But Robertson shrugged. ‘Reg didn’t tell me that. The van varies its time and route, apparently, but from what he said I think he’s got an inside man who’s going to give him the nod. He was making a big thing of being ready at a moment’s notice, like the bloody commandos he said. As if. He wouldn’t have made it in the bloody Home Guard.’
Barnard glanced at Kate and she nodded. ‘Mitch Graveney,’ she said. ‘At the
Globe.’
Barnard leaned back in his rickety chair and looked at Robertson. ‘You’re in trouble, Ray,’ he said. ‘Reg will realize you know too much
and Georgie hates your guts anyway. They’ll come after you. I should get out of London for a while if poss. I’ll set the wheels in motion if I can and try to stop this in its tracks, but even if I can – and I’m in the doghouse already remember – it will be much harder to keep Georgie off your back.’
‘That little bastard,’ Robertson snarled. ‘I knew he’d be trouble the first time I saw his evil, wrinkled little face.
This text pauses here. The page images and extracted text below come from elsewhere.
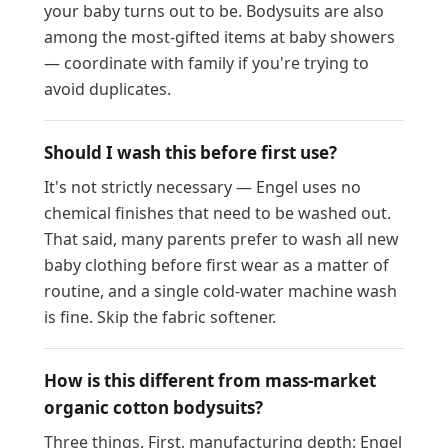
your baby turns out to be. Bodysuits are also
among the most-gifted items at baby showers
— coordinate with family if you're trying to
avoid duplicates.
Should I wash this before first use?
It's not strictly necessary — Engel uses no
chemical finishes that need to be washed out.
That said, many parents prefer to wash all new
baby clothing before first wear as a matter of
routine, and a single cold-water machine wash
is fine. Skip the fabric softener.
How is this different from mass-market
organic cotton bodysuits?
Three things. First, manufacturing depth: Engel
I should have strangled him then.’
DCI Jackson put the phone down irritably. The call had come from the City of London police and had, in effect, been a complaint about interference on their patch by DS Harry Barnard. He had turned up at Grays Inn Road station this morning, Jackson’s opposite number there had complained, with some cock and bull story about a planned heist of a wages van doing the rounds of the newspaper offices.
‘What the hell is going on?’ DCI O’Rorke had demanded. ‘We’ve not had a whisper. And your man didn’t seem to have any evidence that was remotely credible. Do you know anything about it?’
Jackson had had to confess that he didn’t, and admit that Barnard had been suspended.
‘What’s he trying to do?’ O’Rorke asked. ‘Gain some brownie points to get himself off the hook? If so I really don’t want him trampling around on my ground. If anything big was going down we’d have heard about it. We’re not complete fools, whatever the Met thinks.’
‘I’ll haul him in,’ Jackson had said, his voice tight with anger. ‘Find out what’s going on.’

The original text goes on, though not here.